Proviamo qui a ricostruire le origini di questo sentito appuntamento con la storia e la tradizione torresi.
Nata come festa ricadente nell’ottava giornata dopo il Corpus Domini (da cui “Festa dell’Ottava” o dialetto “A festa ‘i ll’uttava”), secondo alcune fonti si racconta che, che nel corso della giornata del “Corpus Domini” del 1699, il popolo torrese, sottoposto a dominio feudale, con immani sforzi economici e notevoli sacrifici, acquisisce il territorio cittadino dal nobile Marchese di Monforte.
In occasione dei festeggiamenti per la nuova condizione civico-sociale della città, nell’ottava giornata dopo il Corpus Domini, per dare solennità alla festa, vennero costruiti quattro altari ovvero “are”, in quattro punti importanti della città: il primo sotto “a la ripa” ovvero nell’attuale Via Principal Marina, presso quello che viene definito “Largo di Pezzettella”, visibile da Via Noto, da Piazza Santa Croce e da Via Comizi ( identificato come ” Ardare ‘i fravica”, in quanto veniva realizzato totalmente in muratura di “fabbrica); il secondo nella via dei commercianti, poi diventata via Roma, angolo via Salvator Noto; il terzo veniva eretto, nella piazza più antica di Torre del Greco, ovvero Piazza Luigi Palomba; il quarto, il più popolare, in corso Umberto I (‘ncoppa â Guardia).
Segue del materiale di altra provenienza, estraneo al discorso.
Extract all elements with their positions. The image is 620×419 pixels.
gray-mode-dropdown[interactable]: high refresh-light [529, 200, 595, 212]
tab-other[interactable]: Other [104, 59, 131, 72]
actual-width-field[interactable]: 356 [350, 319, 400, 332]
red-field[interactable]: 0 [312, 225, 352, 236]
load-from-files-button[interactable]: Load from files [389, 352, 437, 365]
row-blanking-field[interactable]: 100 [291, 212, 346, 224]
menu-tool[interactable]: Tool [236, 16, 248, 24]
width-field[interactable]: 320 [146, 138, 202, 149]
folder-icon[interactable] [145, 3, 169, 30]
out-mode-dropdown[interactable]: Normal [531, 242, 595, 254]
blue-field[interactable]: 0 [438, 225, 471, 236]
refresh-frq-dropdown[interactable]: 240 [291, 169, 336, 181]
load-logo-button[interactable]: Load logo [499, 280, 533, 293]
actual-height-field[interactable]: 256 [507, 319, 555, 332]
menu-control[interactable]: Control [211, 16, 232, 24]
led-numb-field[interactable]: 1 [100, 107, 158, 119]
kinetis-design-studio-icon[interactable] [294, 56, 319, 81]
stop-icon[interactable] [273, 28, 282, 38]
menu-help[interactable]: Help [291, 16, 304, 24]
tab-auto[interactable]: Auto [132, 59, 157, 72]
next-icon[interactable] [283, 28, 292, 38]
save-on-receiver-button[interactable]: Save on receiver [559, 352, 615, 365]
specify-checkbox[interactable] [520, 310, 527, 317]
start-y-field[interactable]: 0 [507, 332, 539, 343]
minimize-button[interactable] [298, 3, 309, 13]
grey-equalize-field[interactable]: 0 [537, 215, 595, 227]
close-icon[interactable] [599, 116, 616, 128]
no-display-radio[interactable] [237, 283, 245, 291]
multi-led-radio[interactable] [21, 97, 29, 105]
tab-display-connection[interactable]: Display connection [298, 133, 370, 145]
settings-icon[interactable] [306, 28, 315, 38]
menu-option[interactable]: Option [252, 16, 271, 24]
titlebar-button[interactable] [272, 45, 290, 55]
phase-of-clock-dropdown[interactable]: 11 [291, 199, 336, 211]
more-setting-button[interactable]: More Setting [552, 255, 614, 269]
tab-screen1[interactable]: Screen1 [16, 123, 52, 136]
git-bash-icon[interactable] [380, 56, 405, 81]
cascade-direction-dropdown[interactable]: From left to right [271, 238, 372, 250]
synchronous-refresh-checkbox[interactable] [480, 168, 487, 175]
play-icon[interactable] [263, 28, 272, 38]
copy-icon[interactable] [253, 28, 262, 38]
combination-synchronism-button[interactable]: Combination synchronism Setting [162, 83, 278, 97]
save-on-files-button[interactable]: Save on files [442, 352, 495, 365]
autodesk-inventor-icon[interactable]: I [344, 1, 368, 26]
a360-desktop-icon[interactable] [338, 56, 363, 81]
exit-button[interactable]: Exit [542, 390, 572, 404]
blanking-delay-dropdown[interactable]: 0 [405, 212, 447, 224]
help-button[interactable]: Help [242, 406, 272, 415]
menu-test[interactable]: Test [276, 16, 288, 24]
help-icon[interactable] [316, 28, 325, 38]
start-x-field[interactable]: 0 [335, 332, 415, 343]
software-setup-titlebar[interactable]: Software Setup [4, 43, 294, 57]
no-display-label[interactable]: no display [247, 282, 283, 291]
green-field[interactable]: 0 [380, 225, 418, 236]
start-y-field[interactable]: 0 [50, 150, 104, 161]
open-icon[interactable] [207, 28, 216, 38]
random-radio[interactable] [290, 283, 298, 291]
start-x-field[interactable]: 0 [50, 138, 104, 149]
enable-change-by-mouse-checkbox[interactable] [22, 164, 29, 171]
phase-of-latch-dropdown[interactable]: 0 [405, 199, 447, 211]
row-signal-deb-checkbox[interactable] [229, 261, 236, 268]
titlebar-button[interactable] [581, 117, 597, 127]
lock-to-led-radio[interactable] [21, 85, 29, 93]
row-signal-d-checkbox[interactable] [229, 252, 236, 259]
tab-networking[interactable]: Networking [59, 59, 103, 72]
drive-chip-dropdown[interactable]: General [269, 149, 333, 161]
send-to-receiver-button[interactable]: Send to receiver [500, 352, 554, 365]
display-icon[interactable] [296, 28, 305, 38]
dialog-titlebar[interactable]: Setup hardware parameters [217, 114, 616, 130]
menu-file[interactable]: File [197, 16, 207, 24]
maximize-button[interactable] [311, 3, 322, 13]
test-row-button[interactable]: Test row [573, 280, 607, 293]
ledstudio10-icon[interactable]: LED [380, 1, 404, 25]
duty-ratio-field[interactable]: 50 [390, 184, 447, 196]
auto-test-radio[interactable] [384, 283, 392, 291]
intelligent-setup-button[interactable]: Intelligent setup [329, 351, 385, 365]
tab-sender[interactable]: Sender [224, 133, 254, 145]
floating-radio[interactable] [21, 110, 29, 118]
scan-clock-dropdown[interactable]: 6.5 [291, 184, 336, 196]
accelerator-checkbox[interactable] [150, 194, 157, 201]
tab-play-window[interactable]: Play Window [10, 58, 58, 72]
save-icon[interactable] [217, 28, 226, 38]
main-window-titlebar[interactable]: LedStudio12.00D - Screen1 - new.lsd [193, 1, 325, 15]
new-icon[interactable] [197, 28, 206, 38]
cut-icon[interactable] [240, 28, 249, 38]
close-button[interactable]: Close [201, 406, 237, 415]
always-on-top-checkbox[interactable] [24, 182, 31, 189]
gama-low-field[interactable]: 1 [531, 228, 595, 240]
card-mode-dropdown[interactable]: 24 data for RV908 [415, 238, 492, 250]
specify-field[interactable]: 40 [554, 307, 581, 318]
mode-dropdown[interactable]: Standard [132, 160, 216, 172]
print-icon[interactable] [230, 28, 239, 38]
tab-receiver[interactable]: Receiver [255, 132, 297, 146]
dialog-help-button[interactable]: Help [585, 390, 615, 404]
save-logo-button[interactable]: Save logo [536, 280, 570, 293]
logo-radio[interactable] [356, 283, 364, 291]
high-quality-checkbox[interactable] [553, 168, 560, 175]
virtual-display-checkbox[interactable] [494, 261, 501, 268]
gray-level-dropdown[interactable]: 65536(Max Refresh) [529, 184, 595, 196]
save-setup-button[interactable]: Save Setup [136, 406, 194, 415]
Ma, secondo altre fonti, le origini dell’evento sarebbero addirittura più antiche: già a Napoli , dagli inizi del ‘600, esso si svolgeva nei pressi dell’attuale piazza Municipio, dove Il Viceré in persona seguiva la processione che usciva dalla chiesa di San Giacomo. Anche allora gli Altari erano quattro e simboleggiavano i quattro continenti conosciuti. Successivamente, poi, la tradizione fu tramandata e custodita a Torre del Greco dove, come su detto, non ebbe più solo un carattere religioso.
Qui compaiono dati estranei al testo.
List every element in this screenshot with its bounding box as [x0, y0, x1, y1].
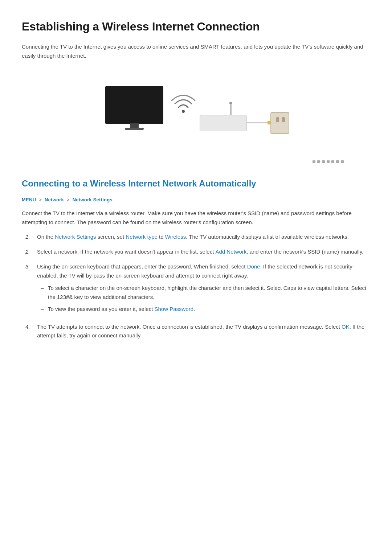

Oltre l’evidente valenza storica e religiosa di questa kermesse, ne va sottolineata anche l’importanza artistica, grazie all’apporto di valentissimi maestri, tra cui Nicola Ascione, detto “Don Niculino Ascione”, per molti anni docente presso l’Accademia Belle Arti.
La festa, tuttavia, acquistò il suo carattere artistico e quindi la sua rinomanza quasi mondiale, per merito di Enrico Taverna, direttore della gloriosa Scuola d’Incisione sul Corallo e di Arti decorative e Industriali, che collaborò con una schiera di fini artisti (pittori, scultori, decoratori, stuccatori muratori, carpentieri, affreschisti), portando la festa torrese a grande splendore e grandiosità
Le espressioni artistiche che hanno poi caratterizzato la manifestazione nel tempo sono state estremamente variegate : dai “Tappeti”, prima eseguiti solo con fiori sistemati nelle strade, successivamente realizzati con una speciale tecnica usando segatura e colori, alle luminarie, in origine allestite con lampade ad olio, poi con lampadine elettriche , creando magnifici spettacoli per la vista.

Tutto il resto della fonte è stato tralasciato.